Haidet AM, Rizo L, Handy C, et al.
A landmark study showing that a single intramuscular injection of AAV1-FS344 produced sustained increases in muscle mass and strength for over two years in both normal and dystrophic mice — including when treatment was started in aged animals. FS344 outperformed other myostatin inhibitors (GASP-1, FLRG) in terms of both muscle size and functional strength improvement. Crucially the study found no adverse effects on cardiac pathology or reproductive capacity in male or female treated animals — directly addressing the primary safety concern (FSH suppression) that had limited earlier follistatin research. This paper was the foundation for the first human clinical trial.
Rodino-Klapac LR, Haidet AM, Kota J, et al.
A comprehensive review establishing the scientific rationale for FS344 as a muscle disease therapeutic. The paper explains why the FS344 isoform specifically was selected for clinical development — its 10-fold lower affinity for activin compared to FS288 means it is far less likely to suppress FSH and interfere with reproductive function, the primary safety concern with follistatin. The review documents that AAV1-FS344 produced grip strength improvements in treated mice for over two years, and that muscle mass was increased across all treated animals. This paper set the stage for the first human clinical trial.

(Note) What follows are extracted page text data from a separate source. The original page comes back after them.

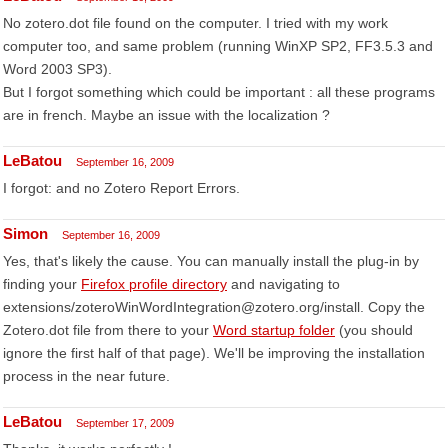
No zotero.dot file found on the computer. I tried with my work
computer too, and same problem (running WinXP SP2, FF3.5.3 and
Word 2003 SP3).
But I forgot something which could be important : all these programs
are in french. Maybe an issue with the localization ?
LeBatou
September 16, 2009
I forgot: and no Zotero Report Errors.
Simon
September 16, 2009
Yes, that's likely the cause. You can manually install the plug-in by
finding your
Firefox profile directory
and navigating to
extensions/zoteroWinWordIntegration@zotero.org/install. Copy the
Zotero.dot file from there to your
Word startup folder
(you should
ignore the first half of that page). We'll be improving the installation
process in the near future.
LeBatou
September 17, 2009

Gilson H, Schakman O, Kalista S, et al.
This study revealed that follistatin’s muscle-building effects operate through two distinct mechanisms — myostatin inhibition AND activin inhibition — and that satellite cells (muscle stem cells) play a critical role. FS overexpression increased muscle weight by 37% in normal animals but only 20% in irradiated animals (which lacked functional satellite cells), confirming that satellite cell proliferation drives a significant portion of the hypertrophic effect. Strikingly, FS produced equal muscle hypertrophy in both normal mice AND myostatin knockout mice — proving that follistatin’s muscle growth effects extend well beyond simply blocking myostatin, implicating activin and other TGF-β family members as additional targets.
Mendell JR, Sahenk Z, Malik V, et al.
The first human clinical trial of follistatin gene therapy — a landmark study delivering FS344 via intramuscular injection to patients with Becker muscular dystrophy. Six patients received bilateral quadriceps injections and were followed for safety and efficacy. The trial demonstrated that FS344 gene delivery was safe and well tolerated in humans, with no adverse reproductive effects or organ toxicity. Functional improvements in ambulation (walking ability) were observed in treated patients. This study represents the bridge between decades of animal research and human clinical application of follistatin — establishing its safety profile in humans for the first time.